Open Data Makes Big Social Impact
The availability of Open Data has the potential to solve a wide range of problems, but questions remain about what role the government should play, a panel of experts said recently.
At a July 23 event, leaders from the public and private sector hailed the recent use of data to assist in everything from fixing potholes to sending kids to school. But how can Open Data's potential be maximized? And will government ultimately inhibit or enable data-driven innovation?
The Information Technology and Innovation Foundation’s Center for Data Innovation co-hosted the heavily attended forum with the Sunlight Foundation on the Social Impact of Open Data. The event featured remarks by a Commissioner of the Federal Trade Commission (FTC) followed by a panel of three speakers. The director of the Center, Daniel Castro, served as the moderator.

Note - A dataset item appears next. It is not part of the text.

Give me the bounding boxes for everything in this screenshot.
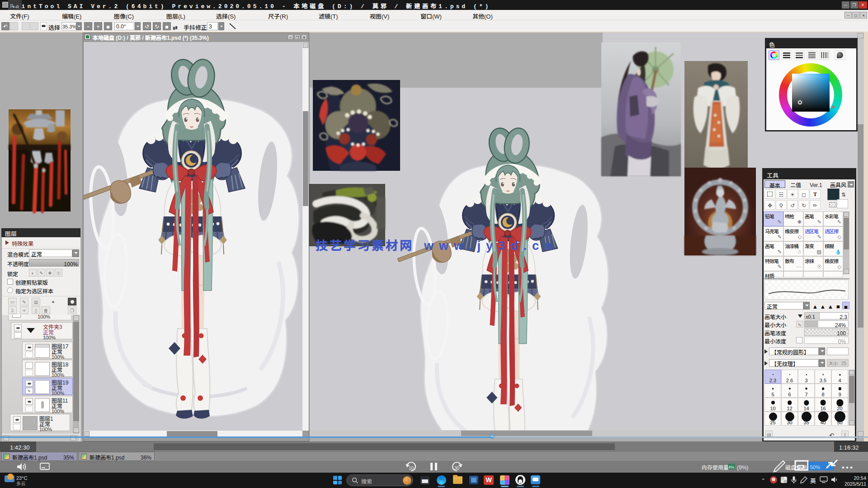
svg-text:30: 30 — [454, 466, 460, 471]
svg-text:10: 10 — [409, 466, 414, 471]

In her remarks, FTC Commissioner Maureen Ohlhausen stressed government’s role as a major producer of data, much of which could also be used by the private sector to create value. She focused on the policies the FTC should pursue to promote access to government data. First, it should promote a realistic view of big data, aware of both its promise and limitations. Big data sources are not perfect. Correlation does not prove causation and data collection may be partial and/or biased. The FTC should critically evaluate data’s potential and focus on actual, as opposed to speculative, harms. Second it can continue to provide guidance on how to protect privacy while using data. Lastly, it can embrace a culture of open data and innovative data analysis and promote transparency within government.
During her remarks, Commissioner Ohlhausen mentioned the well-known example of Street bump, a mobile app that identifies pot holes when users of the app drive over them. Some have implied that Street bump’s value is tainted by the fact that drivers in wealthier neighborhoods are more likely to use the app. At the end of her remarks, the moderator asked the Commissioner a question about how to approach regulating the app, which she successfully avoid answering. That is a shame, because I suspect that one’s approach to this app says a lot about whether government will be an enabler or inhibitor of big data. One approach is to view Street bump as an unmitigated good because it dramatically reduces the cost of doing something that the city had to do anyway; identifying potholes in rich neighborhoods. This approach would not hold the app responsible for either the quality of how the city performs its traditional job of spotting potholes in poor neighborhoods or the city’s decision of how to allocate repair services between rich and poor areas. Another approach might make Street bump responsible for any discrepancies in service, whether or not they preceded the use of the app or, worse, prohibit use of the app until its developers could prove that it would not lead to a discriminatory result. So far, government officials have glided over this question.
Emily Shaw of the Sunlight Foundation talked about how open data creates social impact. Open data is a lot like a classic public good because many people can use it without diminishing its value and, once it is made public, it is difficult to exclude people from using it. This justifies having the government devote resources to building and maintaining important data sets. But maximizing the value of this resource requires communication. Users need to communicate about successes in promoting goals such as government transparency, accountability, and efficiency. They also need to be vocal about shared goals and the data sets they want access to, as well as about problems in the data set.
Sandra Moscoso of the World Bank discussed a large number of cases in which open data is currently having a positive social impact. In general, these applications share the general effects of promoting government transparency and strengthening the autonomy of the individual. For example, several apps in different countries help families chose the right school to send their children to. Other apps help provide educational content to classrooms. In transportation, a number of programs help commuters use public transportation efficiently. Like the previous speaker, she emphasized that data’s value depends on its ability to solve real-world problems.
The final speaker was Brian Rayburn of Symcat, a new company that uses data from hundreds of thousands of patient records to match a user’s symptoms with possible diagnoses. While the company does not provide a firm diagnosis, it does give users information on the conditions that might be causing their symptoms and suggests professionals who might be able to provide the right therapies. Like other uses of big data Symcat allows users to ask questions that they could not ask before. More than most companies, however, Symcat has to worry about the accuracy of its models, because the consequences of both a correct and an incorrect diagnosis can be great. Mr. Rayburn also stressed the frequent need to merge data streams. Unfortunately, many app companies do not have an incentive to share the raw data that they get from customers. This sharply limits the ability to use the data for other purposes.